Nervous debutants and dead eye Mohit
Plays of the day from the first T20 between India and Zimbabwe in Harare
There were a remarkable seven debutants in the playing XIs today, but possibly none more nervous than Taurai Muzarabani. A couple of high-fives from his team-mates appeared to do little to steady his nerves and Muzarabani, perhaps striving a little too hard for pace, repeatedly dug the ball in short on a slow track. His first two overs went for an exorbitant 36 runs, including three fours and a six.

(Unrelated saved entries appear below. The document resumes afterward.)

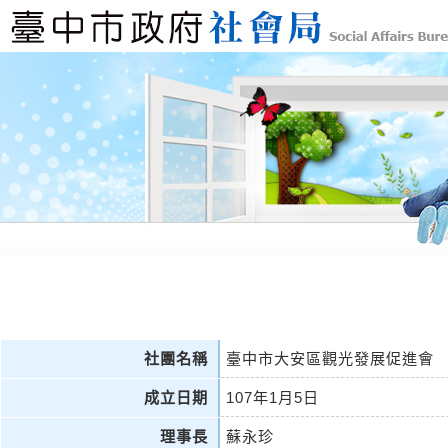
社團名稱
臺中市大安區觀光發展促進會
成立日期
107年1月5日
理事長
蘇永珍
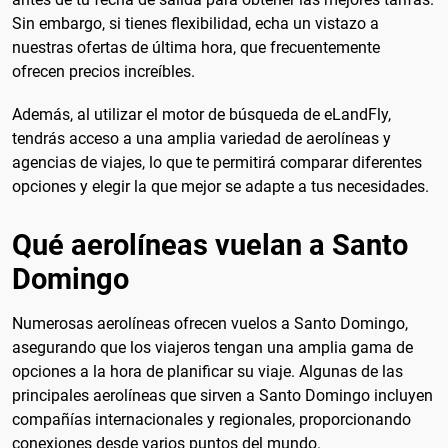
Sin embargo, si tienes flexibilidad, echa un vistazo a
nuestras ofertas de última hora, que frecuentemente
ofrecen precios increíbles.
Además, al utilizar el motor de búsqueda de eLandFly,
tendrás acceso a una amplia variedad de aerolíneas y
agencias de viajes, lo que te permitirá comparar diferentes
opciones y elegir la que mejor se adapte a tus necesidades.
Qué aerolíneas vuelan a Santo
Domingo
Numerosas aerolíneas ofrecen vuelos a Santo Domingo,
asegurando que los viajeros tengan una amplia gama de
opciones a la hora de planificar su viaje. Algunas de las
principales aerolíneas que sirven a Santo Domingo incluyen
compañías internacionales y regionales, proporcionando
conexiones desde varios puntos del mundo.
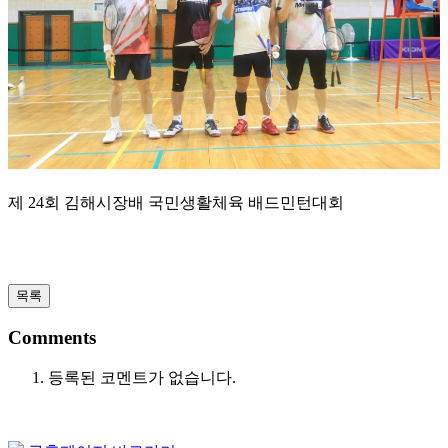
제 24회 김해시장배 국민생활체육 배드민턴대회
Comments
등록된 코멘트가 없습니다.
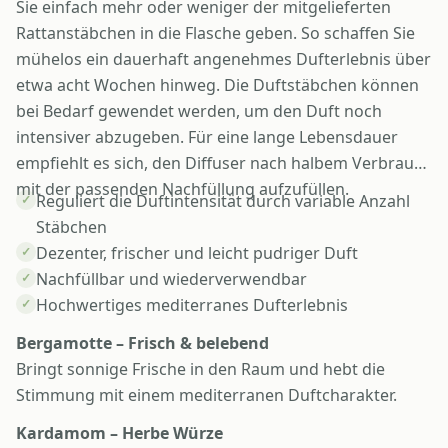
Sie einfach mehr oder weniger der mitgelieferten
Rattanstäbchen in die Flasche geben. So schaffen Sie
mühelos ein dauerhaft angenehmes Dufterlebnis über
etwa acht Wochen hinweg. Die Duftstäbchen können
bei Bedarf gewendet werden, um den Duft noch
intensiver abzugeben. Für eine lange Lebensdauer
empfiehlt es sich, den Diffuser nach halbem Verbrauch
mit der passenden Nachfüllung aufzufüllen.
Reguliert die Duftintensität durch variable Anzahl
✓
Stäbchen
Dezenter, frischer und leicht pudriger Duft
✓
Nachfüllbar und wiederverwendbar
✓
Hochwertiges mediterranes Dufterlebnis
✓
Bergamotte – Frisch & belebend
Bringt sonnige Frische in den Raum und hebt die
Stimmung mit einem mediterranen Duftcharakter.
Kardamom – Herbe Würze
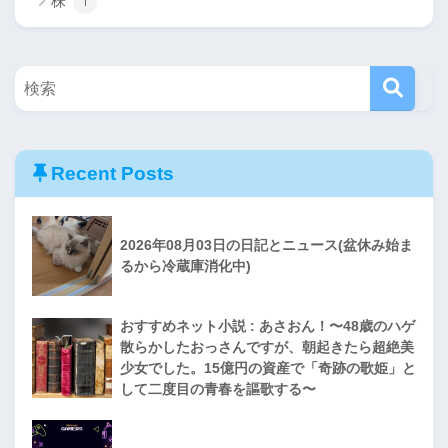
株
1
Recent Posts
2026年08月03日の日記とニュース(盆休み始ま
るから冷蔵庫消化中)
おすすめネット小説 : あさおん！〜48歳のハゲ
散らかしたおっさんですが、朝起きたら超絶美
少女でした。15億円の資産で「奇跡の歌姫」と
して二度目の青春を謳歌する〜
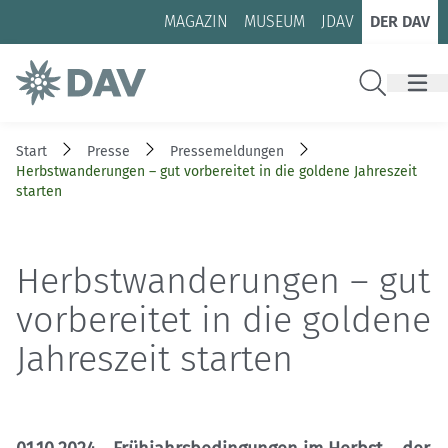
Zum Inhalt
Zur Footer-Navigation
MAGAZIN
MUSEUM
JDAV
DER DAV
Suche
Start
Presse
Pressemeldungen
Herbstwanderungen – gut vorbereitet in die goldene Jahreszeit
starten
Herbstwanderungen – gut
vorbereitet in die goldene
Jahreszeit starten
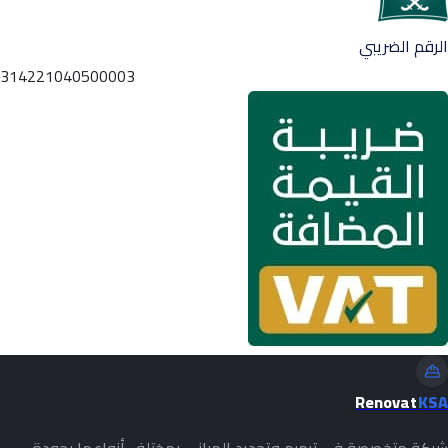
الرقم الضريبي
314221040500003
Renovat
KSA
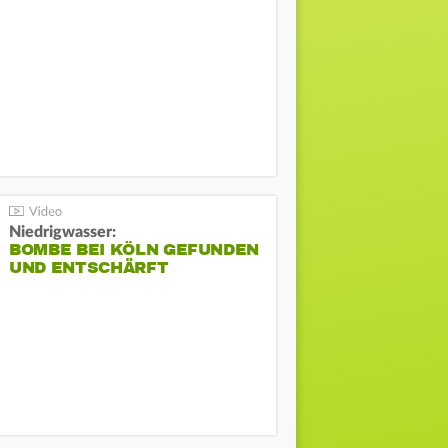
Niedrigwasser:
BOMBE BEI KÖLN GEFUNDEN
UND ENTSCHÄRFT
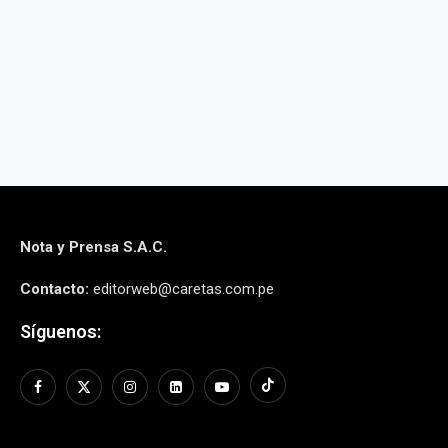
o, 2026
CIUDADANO NAZARIO
CABRERA PACAYA
14 mayo, 2026
Nota y Prensa S.A.C.
Contacto:
editorweb@caretas.com.pe
Síguenos:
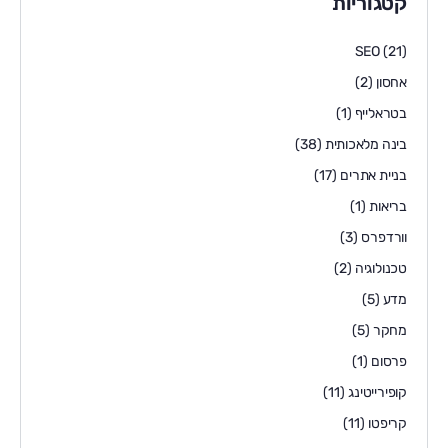
קטגוריות
SEO
(21)
אחסון
(2)
בטראלייף
(1)
בינה מלאכותית
(38)
בניית אתרים
(17)
בריאות
(1)
וורדפרס
(3)
טכנולוגיה
(2)
מדע
(5)
מחקר
(5)
פרסום
(1)
קופירייטינג
(11)
קריפטו
(11)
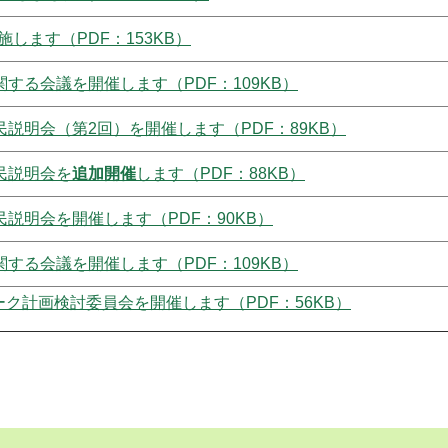
します（PDF：153KB）
する会議を開催します（PDF：109KB）
民説明会（第2回）を開催します（PDF：89KB）
民説明会を
追加開催
します（PDF：88KB）
民説明会を開催します（PDF：90KB）
する会議を開催します（PDF：109KB）
ク計画検討委員会を開催します（PDF：56KB）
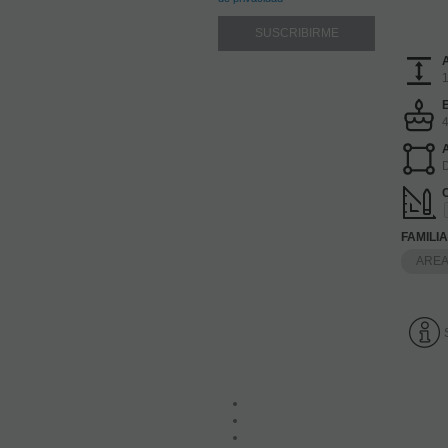
D
FAMILI
AREA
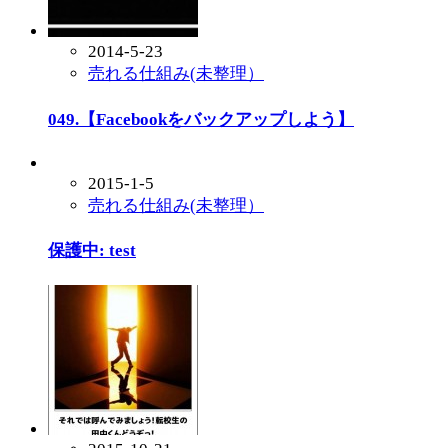
2014-5-23
売れる仕組み(未整理）
049.【Facebookをバックアップしよう】
2015-1-5
売れる仕組み(未整理）
保護中: test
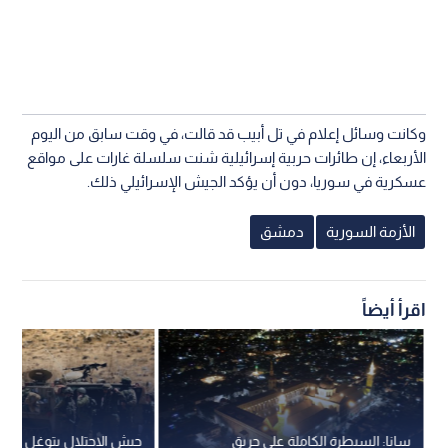
وكانت وسائل إعلام في تل أبيب قد قالت، في وقت سابق من اليوم
الأربعاء، إن طائرات حربية إسرائيلية شنت سلسلة غارات على مواقع
عسكرية في سوريا، دون أن يؤكد الجيش الإسرائيلي ذلك.
الأزمة السورية
دمشق
اقرأ أيضاً
سانا: السيطرة الكاملة على حريق
جيش الاحتلال يتوغل في وا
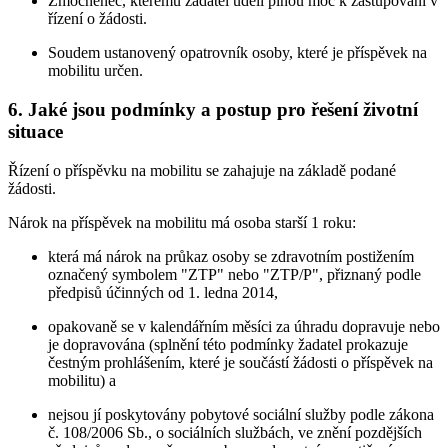
Zmocněnec, kterému žadatel udělí plnou moc k zastupování v
řízení o žádosti.
Soudem ustanovený opatrovník osoby, které je příspěvek na
mobilitu určen.
6. Jaké jsou podmínky a postup pro řešení životní
situace
Řízení o příspěvku na mobilitu se zahajuje na základě podané
žádosti.
Nárok na příspěvek na mobilitu má osoba starší 1 roku:
která má nárok na průkaz osoby se zdravotním postižením
označený symbolem "ZTP" nebo "ZTP/P", přiznaný podle
předpisů účinných od 1. ledna 2014,
opakovaně se v kalendářním měsíci za úhradu dopravuje nebo
je dopravována (splnění této podmínky žadatel prokazuje
čestným prohlášením, které je součástí žádosti o příspěvek na
mobilitu) a
nejsou jí poskytovány pobytové sociální služby podle zákona
č. 108/2006 Sb., o sociálních službách, ve znění pozdějších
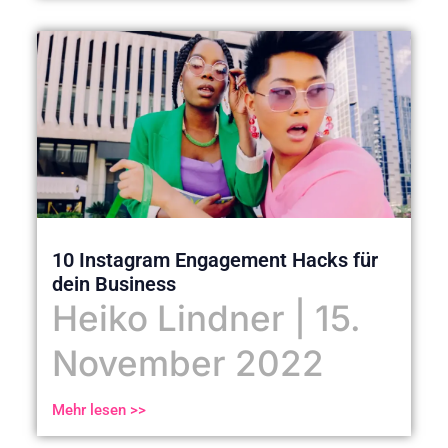
10 Instagram Engagement Hacks für
dein Business
Heiko Lindner
15.
November 2022
Mehr lesen >>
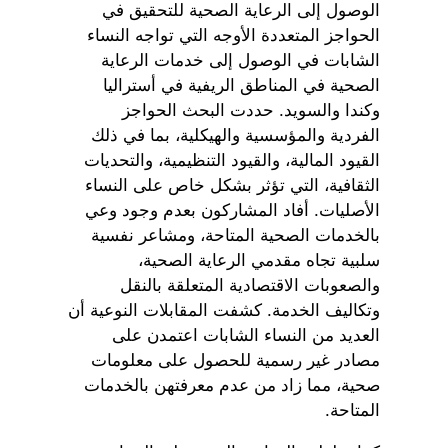
الوصول إلى الرعاية الصحية للتحقيق في
الحواجز المتعددة الأوجه التي تواجه النساء
الشابات في الوصول إلى خدمات الرعاية
الصحية في المناطق الريفية في أستراليا
وكندا والسويد. حددت البحث الحواجز
الفردية والمؤسسية والهيكلية، بما في ذلك
القيود المالية، والقيود التنظيمية، والتحديات
الثقافية، التي تؤثر بشكل خاص على النساء
الأصليات. أفاد المشاركون بعدم وجود وعي
بالخدمات الصحية المتاحة، ومشاعر نفسية
سلبية تجاه مقدمي الرعاية الصحية،
والصعوبات الاقتصادية المتعلقة بالنقل
وتكاليف الخدمة. كشفت المقابلات النوعية أن
العديد من النساء الشابات اعتمدن على
مصادر غير رسمية للحصول على معلومات
صحية، مما زاد من عدم معرفتهن بالخدمات
المتاحة.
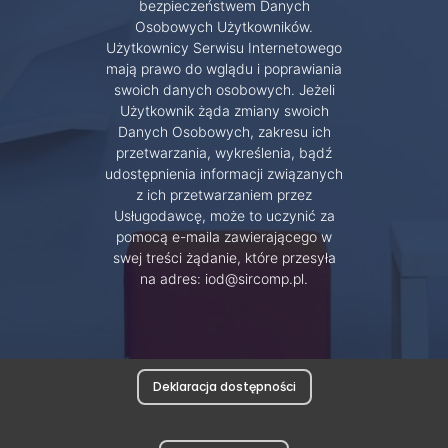
bezpieczeństwem Danych
Osobowych Użytkowników.
Użytkownicy Serwisu Internetowego
mają prawo do wglądu i poprawiania
swoich danych osobowych. Jeżeli
Użytkownik żąda zmiany swoich
Danych Osobowych, zakresu ich
przetwarzania, wykreślenia, bądź
udostępnienia informacji związanych
z ich przetwarzaniem przez
Usługodawcę, może to uczynić za
pomocą e-maila zawierającego w
swej treści żądanie, które przesyła
na adres: iod@sircomp.pl.
Deklaracja dostępności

There was precious little flight or guile in Graeme Cremer's first over and when he started his second, India were cruising at 82 for 1. Opting for a change of plan, Cremer began to hang the ball temptingly in the breeze, and with a little grip and spin he had Ajinkya Rahane caught at point of a leading edge almost immediately. Cremer continued to loop the ball up, Manish Pandey struggled to get the ball off the square and the legspinner completed a wicket maiden with an indecipherable googly.
The catch that wasn't
Cremer was back in the action in the field in the 17th over, sprinting to his left from long-off to hold a good catch. The only problem was that the catch came off a free hit, with Neville Madziva having overstepped the previous delivery. As Cremer celebrated, the fielders closest to him quickly alerted him to his mistake. Cremer clearly saw the funny side, responding to the gentle jibes from the crowd with a rueful smile.
The debut: Part II
Sandeep Sharma is just 22 years old, but he's not exactly short on Twenty20 experience, having played 43 matches in the format - many of them for Kings XI Punjab in the IPL. In all those games, he can't have bowled many overs more expensive than his first in international cricket. Chamu Chibhabha lifted his very first delivery over long-on, holding the pose after his shot. Hamilton Masakadza scooped his fourth delivery for a second six, and a spooked bowler then zinged down two leg-side wides in a first over that leaked 16 runs.
The direct hit
Mohit Sharma had a parsimonious day with the ball, but perhaps his finest moment came in the field. Sikandar Raza flicked a straight ball from Stuart Binny towards deep midwicket, where Mohit came charging in from the fence. Needing to score at more than 15 an over at the time, the batsmen called for an iffy second. Mohit, off balance and with only one stump to aim at, picked up the ball and curled a rifling throw straight on target to run Craig Ervine out. Zimbabwe's hopes of an unlikely win had already faded, but with that dismissal the result was all but sealed.